Many major political leaders and their sons have regaled audiences during election campaigns with their stories since. Some have even worn a peacock feather in their headgear, and played a flute – both articles are closely identified with Krishna. These leaders liquidated the line between fact and fiction whenever it suited them, and announced familial ties to any region about to go to the polls. So it is no wonder that they act hostile towards the sections of the media who question their unverified history and peek into their caste and clan baskets.

Ace orator

It is worth watching how the crowds listen to Modi, the latest in a long line of such politicians. One needs strength to endure the chants of “Modi, Modi!” the crowd shouts as the great orator rises to speak.

Modi has perhaps realised that slow-to-awaken Uttar Pradesh needs a great name as a symbol, as cement, as compensation for having been a BIMARU (an acronym coined in the 1980s to denote severely underperforming states in India) state for so long.

Modi seems to have rightly judged that Krishna is an apt god to invoke here. A dark-skinned warrior who was born in jail, who grew up as a rural boy grazing cows, who exterminated bullies and demons that bothered the tribes, and went on to advise the Pandavas, presided over the debacle of the Kurus and ruled from the glamorous port of Dwarika.

If the legendary Krishna travelled from Mathura and Vrindavan, where he was born and grew up (and which now lie in day Uttar Pradesh), to Dwarika, in present-day Gujarat, this latter-day Krishna talked of a making a reverse journey from Dwarika to Uttar Pradesh as his speech warmed up on Thursday. He spoke of the desire to repay the kindness of a state that adopted him so lovingly in 2014 – when his Bharatiya Janata Party won an unprecedented 71 out of 80 Lok Sabha seats – of serving his adoptive state till his last breath.
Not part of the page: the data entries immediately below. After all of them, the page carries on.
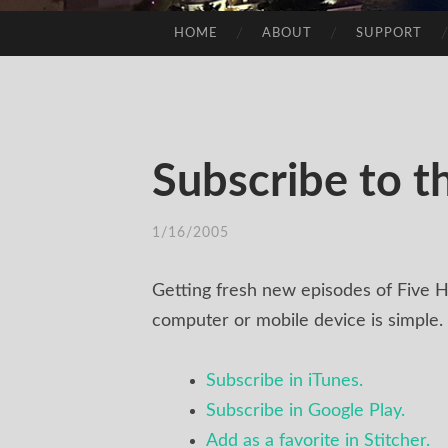
HOME
ABOUT
SUPPORT
SKIP
TO
CONTENT
Subscribe to t
1/16/2005
/
TIM
Getting fresh new episodes of Five H
computer or mobile device is simple.
Subscribe in iTunes.
Subscribe in Google Play.
Add as a favorite in Stitcher.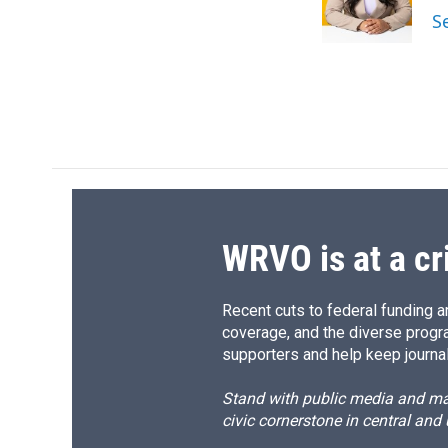
o
y
s
a
S
k
r
d
WRVO is at a cr
Recent cuts to federal funding ar
coverage, and the diverse progr
supporters and help keep journal
Stand with public media and mak
civic cornerstone in central and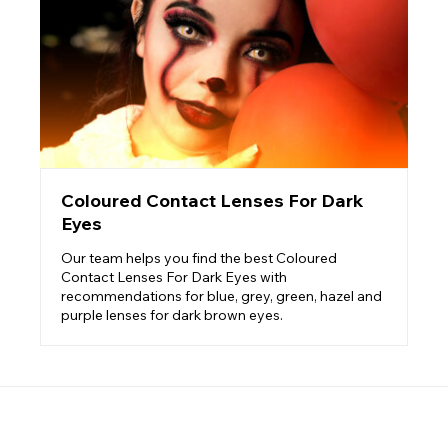
Coloured Contact Lenses For Dark
Eyes
Our team helps you find the best Coloured
Contact Lenses For Dark Eyes with
recommendations for blue, grey, green, hazel and
purple lenses for dark brown eyes.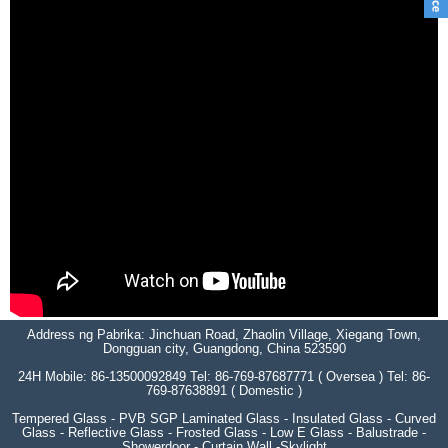
Address ng Pabrika: Jinchuan Road, Zhaolin Village, Xiegang Town,
Dongguan city, Guangdong, China 523590
24H Mobile: 86-13500092849 Tel: 86-769-87687771 ( Oversea ) Tel: 86-
769-87638891 ( Domestic )
Tempered Glass - PVB SGP Laminated Glass - Insulated Glass - Curved
Glass - Reflective Glass - Frosted Glass - Low E Glass - Balustrade -
Showerdoor - Curtain Wall -Skylight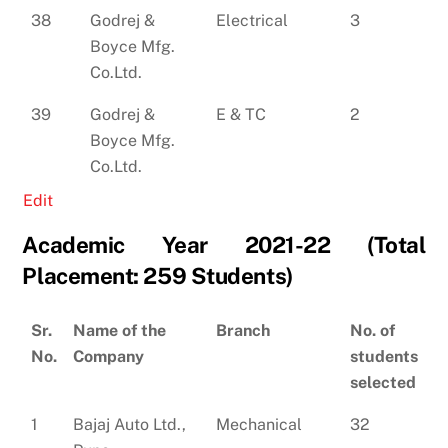
38
Godrej &
Electrical
3
Boyce Mfg.
Co.Ltd.
39
Godrej &
E & TC
2
Boyce Mfg.
Co.Ltd.
Edit
Academic Year 2021-22 (Total
Placement: 259 Students)
Sr.
Name of the
Branch
No. of
No.
Company
students
selected
1
Bajaj Auto Ltd.,
Mechanical
32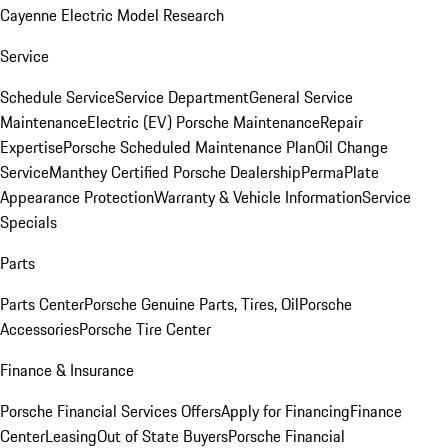
Cayenne Electric Model Research
Service
Schedule Service
Service Department
General Service
Maintenance
Electric (EV) Porsche Maintenance
Repair
Expertise
Porsche Scheduled Maintenance Plan
Oil Change
Service
Manthey Certified Porsche Dealership
PermaPlate
Appearance Protection
Warranty & Vehicle Information
Service
Specials
Parts
Parts Center
Porsche Genuine Parts, Tires, Oil
Porsche
Accessories
Porsche Tire Center
Finance & Insurance
Porsche Financial Services Offers
Apply for Financing
Finance
Center
Leasing
Out of State Buyers
Porsche Financial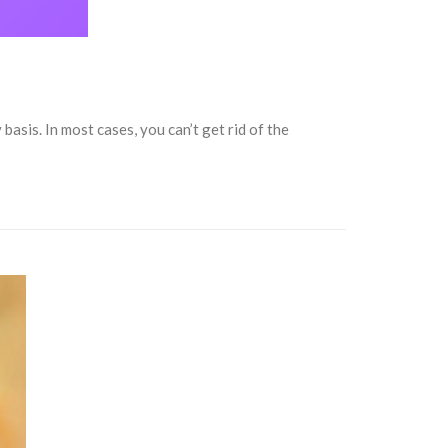
asis. In most cases, you can’t get rid of the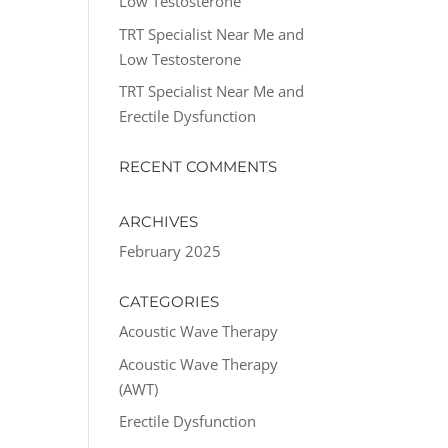
Low Testosterone
TRT Specialist Near Me and
Low Testosterone
TRT Specialist Near Me and
Erectile Dysfunction
RECENT COMMENTS
ARCHIVES
February 2025
CATEGORIES
Acoustic Wave Therapy
Acoustic Wave Therapy
(AWT)
Erectile Dysfunction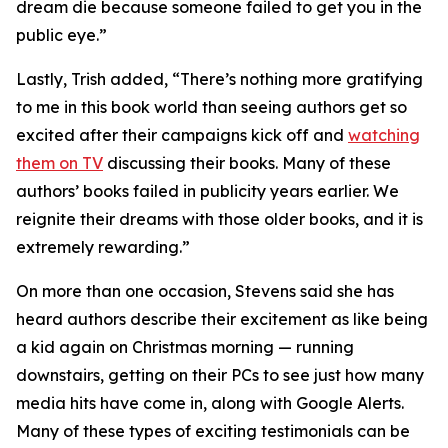
dream die because someone failed to get you in the
public eye.”
Lastly, Trish added, “There’s nothing more gratifying
to me in this book world than seeing authors get so
excited after their campaigns kick off and
watching
them on TV
discussing their books. Many of these
authors’ books failed in publicity years earlier. We
reignite their dreams with those older books, and it is
extremely rewarding.”
On more than one occasion, Stevens said she has
heard authors describe their excitement as like being
a kid again on Christmas morning — running
downstairs, getting on their PCs to see just how many
media hits have come in, along with Google Alerts.
Many of these types of exciting testimonials can be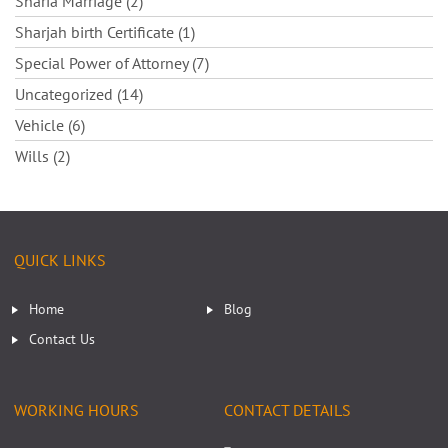
Sharia Marriage (2)
Sharjah birth Certificate (1)
Special Power of Attorney (7)
Uncategorized (14)
Vehicle (6)
Wills (2)
QUICK LINKS
Home
Blog
Contact Us
WORKING HOURS
CONTACT DETAILS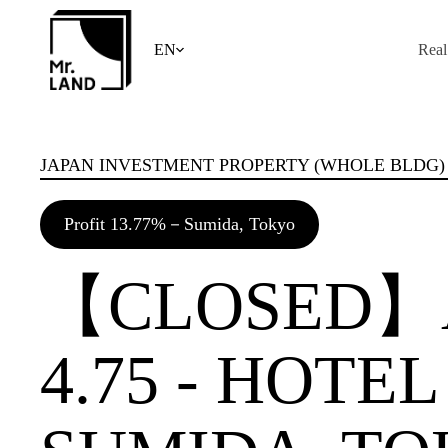
Skip
to
content
EN
Real
JAPAN INVESTMENT PROPERTY (WHOLE BLDG)
Profit 13.77%－Sumida, Tokyo
【CLOSED】A
4.75 - HOTE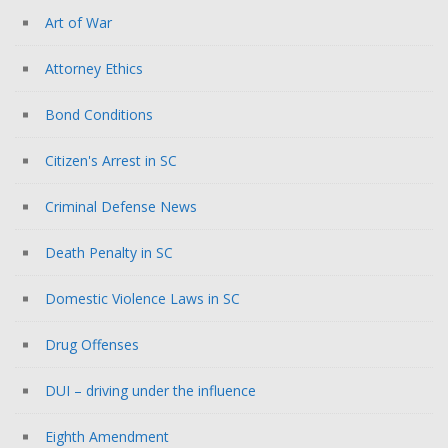
Art of War
Attorney Ethics
Bond Conditions
Citizen's Arrest in SC
Criminal Defense News
Death Penalty in SC
Domestic Violence Laws in SC
Drug Offenses
DUI – driving under the influence
Eighth Amendment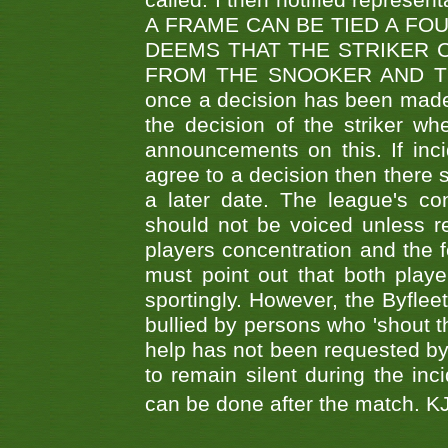
called. I then notified represe
A FRAME CAN BE TIED A FO
DEEMS THAT THE STRIKER 
FROM THE SNOOKER AND THE
once a decision has been made t
the decision of the striker wh
announcements on this. If inci
agree to a decision then there s
a later date. The league's co
should not be voiced unless re
players concentration and the
must point out that both playe
sportingly. However, the Byflee
bullied by persons who 'shout th
help has not been requested by 
to remain silent during the inci
can be done after the match. 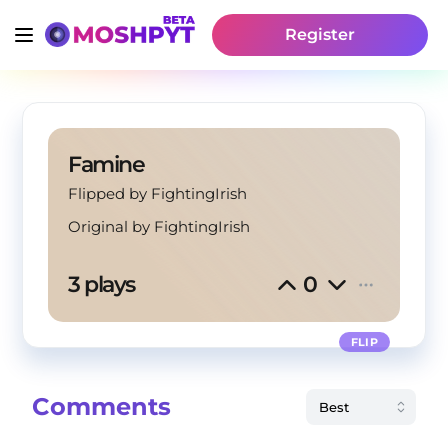
Register
Famine
Flipped by FightingIrish
Original by
FightingIrish
3 plays
0
FLIP
Comments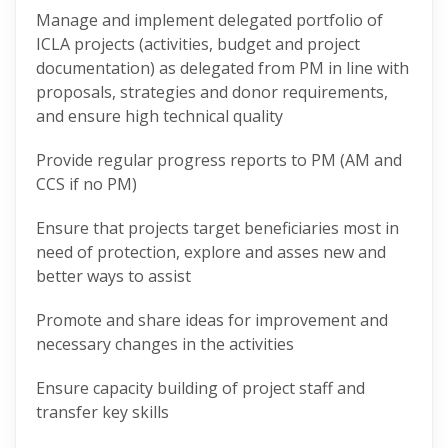
Manage and implement delegated portfolio of
ICLA projects (activities, budget and project
documentation) as delegated from PM in line with
proposals, strategies and donor requirements,
and ensure high technical quality
Provide regular progress reports to PM (AM and
CCS if no PM)
Ensure that projects target beneficiaries most in
need of protection, explore and asses new and
better ways to assist
Promote and share ideas for improvement and
necessary changes in the activities
Ensure capacity building of project staff and
transfer key skills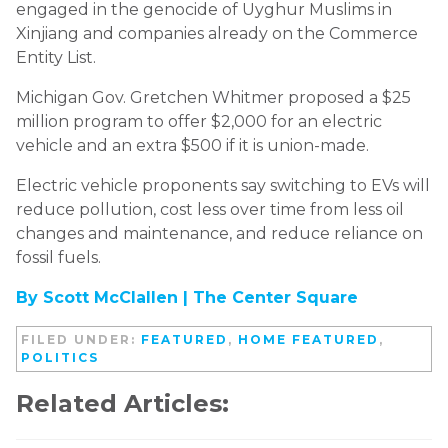
engaged in the genocide of Uyghur Muslims in
Xinjiang and companies already on the Commerce
Entity List.
Michigan Gov. Gretchen Whitmer proposed a $25
million program to offer $2,000 for an electric
vehicle and an extra $500 if it is union-made.
Electric vehicle proponents say switching to EVs will
reduce pollution, cost less over time from less oil
changes and maintenance, and reduce reliance on
fossil fuels.
By Scott McClallen |
The Center Square
FILED UNDER:
FEATURED
,
HOME FEATURED
,
POLITICS
Related Articles: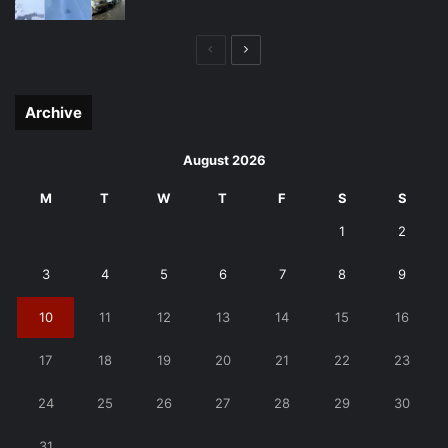
Previous
Next
page
page
Archive
August 2026
M
T
W
T
F
S
S
1
2
3
4
5
6
7
8
9
10
11
12
13
14
15
16
17
18
19
20
21
22
23
24
25
26
27
28
29
30
31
Unlike Mohandas Karamchand Gandhi, whose spindly legs were always draped in a simple homespun dhoti, Prime Minister Modi is always luxuriously elegant. His kurtas and churidaars are crisp and spotless, and the colour of his jackets always complement the expensive shawls draped strategically to showcase his legendary 56-inch chest. He sips mineral water from plastic water bottles and walks briskly ahead of others, answering all the namaskars and salutations offered to him by doubled over followers with an absent-minded nod. This is not the popular touch. This is more like the evolving style of a Europhile.

True, as he begins to speak, Modi is an inspired orator. He begins in a casually conversational tone. Then stops and begins to ask sharp rhetorical questions about the incumbent government and its affiliates.

“Your mothers and daughters can’t stir out after dark is it true or not?” he thundered on Thursday, his voice cracking in outrage. This is not life. This isn’t democracy, he said. Then he clapped his hands and informed his audience of how easily he smashed the stranglehold of the Nehru-Gandhi family over India. How he made the rich into figures of pity.

Restless and chaotic, now a sentimental poet, now an ambitious politician, he then came up with promises: “Brothers and sisters, you vote for me and I will bring in development into this state that has adopted me with such great love! I will repay you. I will bring back the jobs and throw behind bars all the thieves that have been robbing you of your money!”

Bharat mata ki jai!

This is when the television anchors start their piece to cameras.

This is when the tape flies off the wheel.